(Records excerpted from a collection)
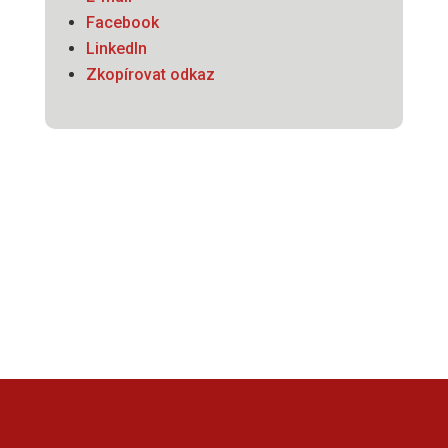
Facebook
LinkedIn
Zkopírovat odkaz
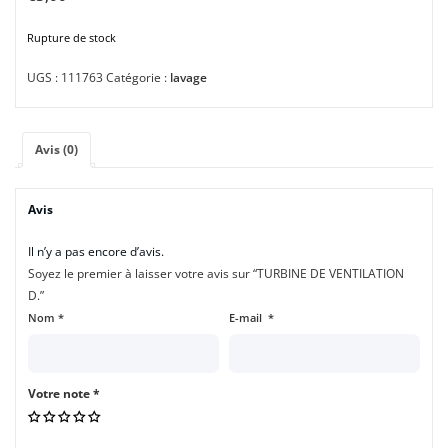
Rupture de stock
UGS :
111763
Catégorie :
lavage
Avis (0)
Avis
Il n’y a pas encore d’avis.
Soyez le premier à laisser votre avis sur “TURBINE DE VENTILATION
D.”
Nom
*
E-mail
*
Votre note
*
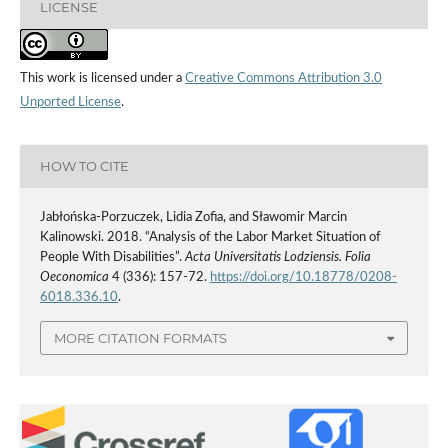
LICENSE
This work is licensed under a
Creative Commons Attribution 3.0
Unported License
.
HOW TO CITE
Jabłońska‑Porzuczek, Lidia Zofia, and Sławomir Marcin
Kalinowski. 2018. “Analysis of the Labor Market Situation of
People With Disabilities”.
Acta Universitatis Lodziensis. Folia
Oeconomica
4 (336): 157-72.
https://doi.org/10.18778/0208-
6018.336.10
.
MORE CITATION FORMATS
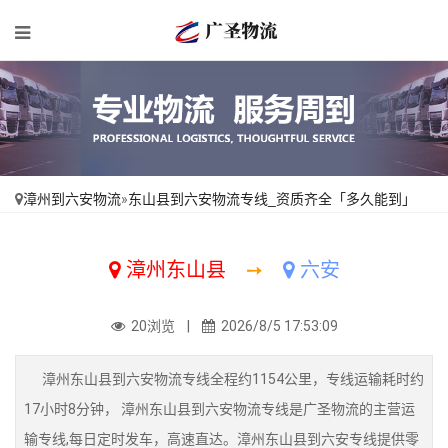
漳州到六安物流
»
东山县到六安物流专线_资质齐全「多久能到」
漳州东山县
➙
六安
20浏览 |
2026/8/5 17:53:09
漳州东山县到六安物流专线全程约1154公里，专线运输耗时约
17小时8分钟， 漳州东山县到六安物流专线是广圣物流的主营运
输专线,每日定时发车，高速直达。漳州东山县到六安专线提供零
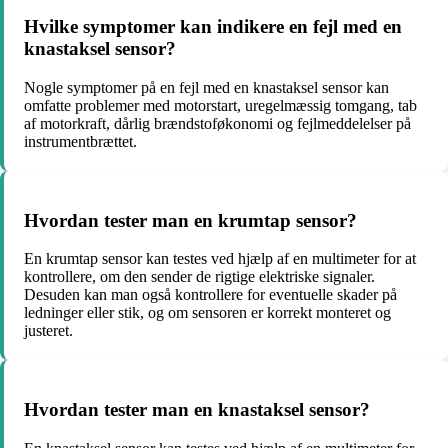
Hvilke symptomer kan indikere en fejl med en
knastaksel sensor?
Nogle symptomer på en fejl med en knastaksel sensor kan
omfatte problemer med motorstart, uregelmæssig tomgang, tab
af motorkraft, dårlig brændstoføkonomi og fejlmeddelelser på
instrumentbrættet.
Hvordan tester man en krumtap sensor?
En krumtap sensor kan testes ved hjælp af en multimeter for at
kontrollere, om den sender de rigtige elektriske signaler.
Desuden kan man også kontrollere for eventuelle skader på
ledninger eller stik, og om sensoren er korrekt monteret og
justeret.
Hvordan tester man en knastaksel sensor?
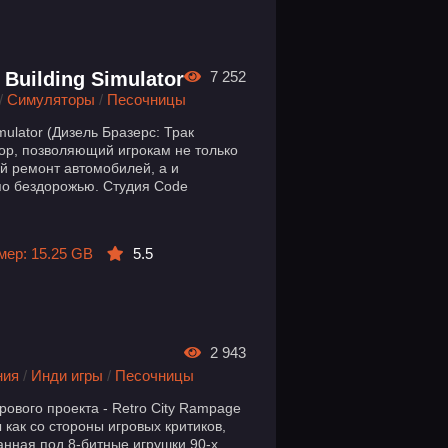
 Building Simulator
7 252
/
Симуляторы
/
Песочницы
imulator (Дизель Бразерс: Трак
ор, позволяющий игрокам не только
й ремонт автомобилей, а и
 по бездорожью. Студия Code
мер: 15.25 GB
5.5
2 943
ния
/
Инди игры
/
Песочницы
рового проекта - Retro City Rampage
 как со стороны игровых критиков,
анная под 8-битные игрушки 90-х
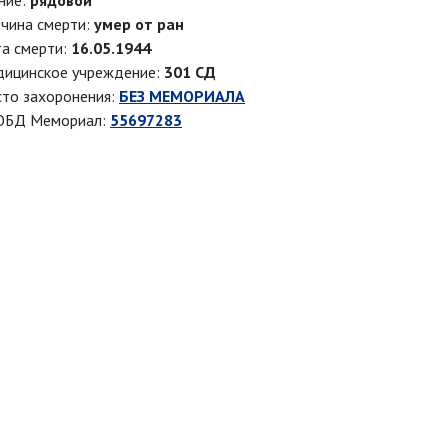
ние:
рядовой
чина смерти:
умер от ран
а смерти:
16.05.1944
ицинское учреждение:
301 СД
то захоронения:
БЕЗ МЕМОРИАЛА
ОБД Мемориал:
55697283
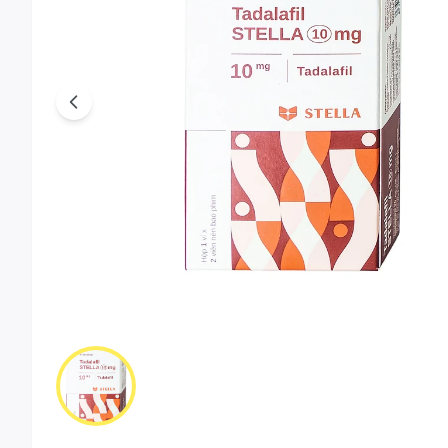
Previous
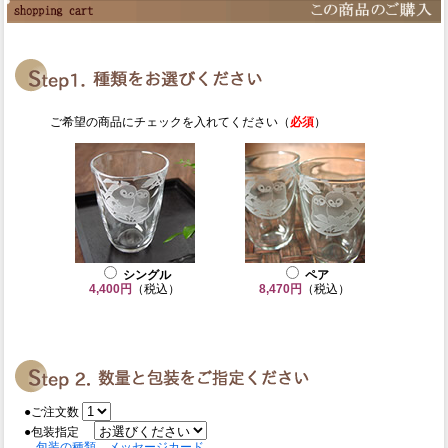
ご希望の商品にチェックを入れてください（
必須
）
シングル
ペア
4,400円
（税込）
8,470円
（税込）
●ご注文数
●包装指定
包装の種類、メッセージカード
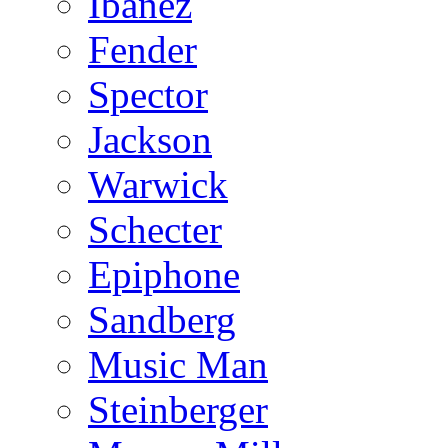
Ibanez
Fender
Spector
Jackson
Warwick
Schecter
Epiphone
Sandberg
Music Man
Steinberger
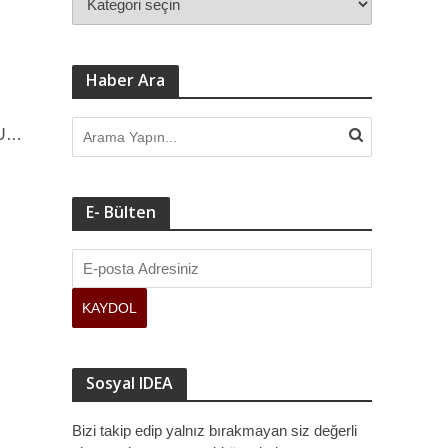
Haber Ara
NU…
E- Bülten
Sosyal IDEA
Bizi takip edip yalnız bırakmayan siz değerli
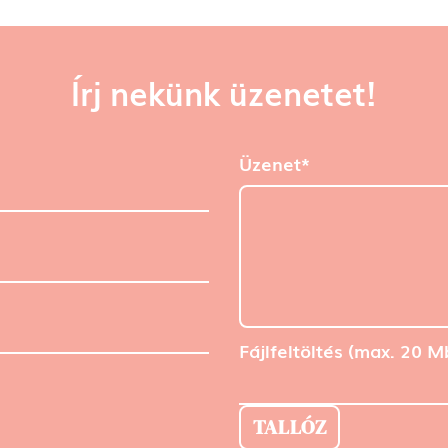
Írj nekünk üzenetet!
Üzenet*
Fájlfeltöltés (max. 20 M
TALLÓZ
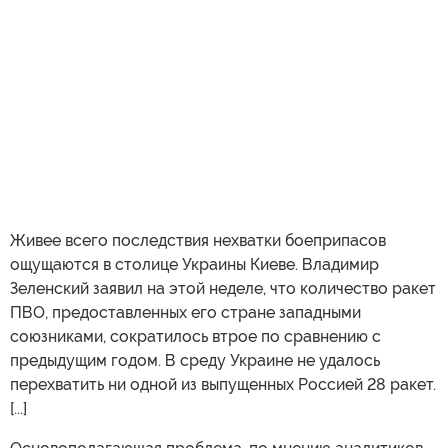
Живее всего последствия нехватки боеприпасов
ощущаются в столице Украины Киеве. Владимир
Зеленский заявил на этой неделе, что количество ракет
ПВО, предоставленных его стране западными
союзниками, сократилось втрое по сравнению с
предыдущим годом. В среду Украине не удалось
перехватить ни одной из выпущенных Россией 28 ракет.
[...]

- [THE PROBLEM]:
Print all records word for word, no images.

- [SOLUTION TO THIS PROBLEM]:
Facebook
LinkedIn
Zkopírovat odkaz
Rupture de stock
UGS :
111763
Catégorie :
lavage
Avis (0)
Avis
Il n’y a pas encore d’avis.
Soyez le premier à laisser votre avis sur “TURBINE DE VENTILATION
D.”
Nom
*
E-mail
*
Votre note
*
LICENSE
This work is licensed under a
Creative Commons Attribution 3.0
Unported License
.
HOW TO CITE
Jabłońska‑Porzuczek, Lidia Zofia, and Sławomir Marcin
Kalinowski. 2018. “Analysis of the Labor Market Situation of
People With Disabilities”.
Acta Universitatis Lodziensis. Folia
Oeconomica
4 (336): 157-72.
https://doi.org/10.18778/0208-
6018.336.10
.
MORE CITATION FORMATS
漳州到六安物流
»
东山县到六安物流专线_资质齐全「多久能到」
漳州东山县
➙
六安
20浏览 |
2026/8/5 17:53:09
漳州东山县到六安物流专线全程约1154公里，专线运输耗时约
17小时8分钟， 漳州东山县到六安物流专线是广圣物流的主营运
输专线,每日定时发车，高速直达。漳州东山县到六安专线提供零
Hvilke symptomer kan indikere en fejl med en
knastaksel sensor?
Nogle symptomer på en fejl med en knastaksel sensor kan
omfatte problemer med motorstart, uregelmæssig tomgang, tab
af motorkraft, dårlig brændstoføkonomi og fejlmeddelelser på
instrumentbrættet.
Hvordan tester man en krumtap sensor?
En krumtap sensor kan testes ved hjælp af en multimeter for at
kontrollere, om den sender de rigtige elektriske signaler.
Desuden kan man også kontrollere for eventuelle skader på
ledninger eller stik, og om sensoren er korrekt monteret og
justeret.
Hvordan tester man en knastaksel sensor?
 Building Simulator
7 252
/
Симуляторы
/
Песочницы
imulator (Дизель Бразерс: Трак
ор, позволяющий игрокам не только
й ремонт автомобилей, а и
 по бездорожью. Студия Code
мер: 15.25 GB
5.5
2 943
ния
/
Инди игры
/
Песочницы
рового проекта - Retro City Rampage
 как со стороны игровых критиков,
анная под 8-битные игрушки 90-х
ние:
рядовой
чина смерти:
умер от ран
а смерти:
16.05.1944
ицинское учреждение:
301 СД
то захоронения:
БЕЗ МЕМОРИАЛА
ОБД Мемориал:
55697283
Previous
ご希望の商品にチェックを入れてください（
必須
）
シングル
ペア
4,400円
（税込）
8,470円
（税込）
●ご注文数
●包装指定
包装の種類、メッセージカード
Ibanez
Fender
Spector
Jackson
Warwick
Schecter
Epiphone
Sandberg
Music Man
Steinberger
Haber Ara
NU…
E- Bülten
Sosyal IDEA
Bizi takip edip yalnız bırakmayan siz değerli
Írj nekünk üzenetet!
Üzenet*
Fájlfeltöltés (max. 20 M
TALLÓZ
Живее всего последствия нехватки боеприпасов
ощущаются в столице Украины Киеве. Владимир
Зеленский заявил на этой неделе, что количество ракет
ПВО, предоставленных его стране западными
союзниками, сократилось втрое по сравнению с
предыдущим годом. В среду Украине не удалось
перехватить ни одной из выпущенных Россией 28 ракет.
[...]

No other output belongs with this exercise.